TASK STATEMENT -
Your answer must be the exact lines from the one holding "Detect and mask" through the final line of the records below, both included, and nothing more.

-------- DATASET EXTRACT

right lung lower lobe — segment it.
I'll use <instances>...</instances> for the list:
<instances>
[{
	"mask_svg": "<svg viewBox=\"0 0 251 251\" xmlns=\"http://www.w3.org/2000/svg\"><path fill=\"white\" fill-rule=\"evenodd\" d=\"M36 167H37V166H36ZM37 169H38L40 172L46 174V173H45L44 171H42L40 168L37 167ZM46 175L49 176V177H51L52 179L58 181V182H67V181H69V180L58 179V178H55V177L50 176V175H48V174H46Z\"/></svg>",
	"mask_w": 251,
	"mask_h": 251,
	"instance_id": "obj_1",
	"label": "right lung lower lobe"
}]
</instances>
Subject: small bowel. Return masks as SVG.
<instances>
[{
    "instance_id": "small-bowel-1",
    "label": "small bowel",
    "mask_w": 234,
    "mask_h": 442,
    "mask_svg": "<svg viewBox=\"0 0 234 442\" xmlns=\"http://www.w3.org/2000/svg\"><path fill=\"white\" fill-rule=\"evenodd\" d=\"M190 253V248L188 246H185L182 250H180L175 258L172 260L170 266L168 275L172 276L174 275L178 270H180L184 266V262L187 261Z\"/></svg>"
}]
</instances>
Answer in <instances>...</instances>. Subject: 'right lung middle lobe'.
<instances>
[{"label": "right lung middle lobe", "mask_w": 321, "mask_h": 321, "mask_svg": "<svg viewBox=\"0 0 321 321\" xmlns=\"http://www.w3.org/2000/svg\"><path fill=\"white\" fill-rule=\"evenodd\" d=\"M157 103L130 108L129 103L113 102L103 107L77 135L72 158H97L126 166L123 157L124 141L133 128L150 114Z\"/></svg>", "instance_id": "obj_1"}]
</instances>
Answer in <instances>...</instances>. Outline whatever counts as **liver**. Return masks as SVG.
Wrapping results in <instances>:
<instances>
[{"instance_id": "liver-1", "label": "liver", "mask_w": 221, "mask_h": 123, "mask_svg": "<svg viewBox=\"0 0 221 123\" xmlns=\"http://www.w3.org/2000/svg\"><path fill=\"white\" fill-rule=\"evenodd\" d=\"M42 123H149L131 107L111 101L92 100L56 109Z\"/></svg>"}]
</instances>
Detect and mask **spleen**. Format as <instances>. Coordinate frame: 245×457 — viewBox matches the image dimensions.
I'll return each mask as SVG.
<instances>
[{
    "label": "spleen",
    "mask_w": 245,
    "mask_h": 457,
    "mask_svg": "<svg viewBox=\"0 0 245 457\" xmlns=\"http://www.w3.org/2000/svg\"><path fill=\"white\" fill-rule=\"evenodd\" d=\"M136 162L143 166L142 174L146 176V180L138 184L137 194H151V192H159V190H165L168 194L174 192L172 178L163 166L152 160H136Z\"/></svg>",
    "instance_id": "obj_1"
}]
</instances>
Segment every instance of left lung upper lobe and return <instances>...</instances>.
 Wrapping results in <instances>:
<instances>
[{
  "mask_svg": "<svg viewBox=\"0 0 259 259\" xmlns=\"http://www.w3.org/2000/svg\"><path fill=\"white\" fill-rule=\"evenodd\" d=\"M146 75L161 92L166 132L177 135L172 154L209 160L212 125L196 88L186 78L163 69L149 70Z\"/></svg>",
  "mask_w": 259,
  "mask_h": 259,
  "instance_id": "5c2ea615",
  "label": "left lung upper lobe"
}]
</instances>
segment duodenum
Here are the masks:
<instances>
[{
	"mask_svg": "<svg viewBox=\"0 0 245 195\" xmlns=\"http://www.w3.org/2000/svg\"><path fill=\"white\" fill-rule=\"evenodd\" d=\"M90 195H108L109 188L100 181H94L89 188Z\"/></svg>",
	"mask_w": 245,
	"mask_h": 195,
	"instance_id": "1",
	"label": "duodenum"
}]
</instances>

----------------

SOLUTION TO THE EXERCISE -
Detect and mask **spleen**. Format as <instances>. Coordinate frame: 245×457 — viewBox matches the image dimensions.
I'll return each mask as SVG.
<instances>
[{
    "label": "spleen",
    "mask_w": 245,
    "mask_h": 457,
    "mask_svg": "<svg viewBox=\"0 0 245 457\" xmlns=\"http://www.w3.org/2000/svg\"><path fill=\"white\" fill-rule=\"evenodd\" d=\"M136 162L143 166L142 174L146 176V180L138 184L137 194H151V192H159V190H165L168 194L174 192L172 178L163 166L152 160H136Z\"/></svg>",
    "instance_id": "obj_1"
}]
</instances>
Segment every instance of left lung upper lobe and return <instances>...</instances>.
 Wrapping results in <instances>:
<instances>
[{
  "mask_svg": "<svg viewBox=\"0 0 259 259\" xmlns=\"http://www.w3.org/2000/svg\"><path fill=\"white\" fill-rule=\"evenodd\" d=\"M146 75L161 92L166 132L177 135L172 154L209 160L212 125L196 88L186 78L163 69L149 70Z\"/></svg>",
  "mask_w": 259,
  "mask_h": 259,
  "instance_id": "5c2ea615",
  "label": "left lung upper lobe"
}]
</instances>
segment duodenum
Here are the masks:
<instances>
[{
	"mask_svg": "<svg viewBox=\"0 0 245 195\" xmlns=\"http://www.w3.org/2000/svg\"><path fill=\"white\" fill-rule=\"evenodd\" d=\"M90 195H108L109 188L100 181H94L89 188Z\"/></svg>",
	"mask_w": 245,
	"mask_h": 195,
	"instance_id": "1",
	"label": "duodenum"
}]
</instances>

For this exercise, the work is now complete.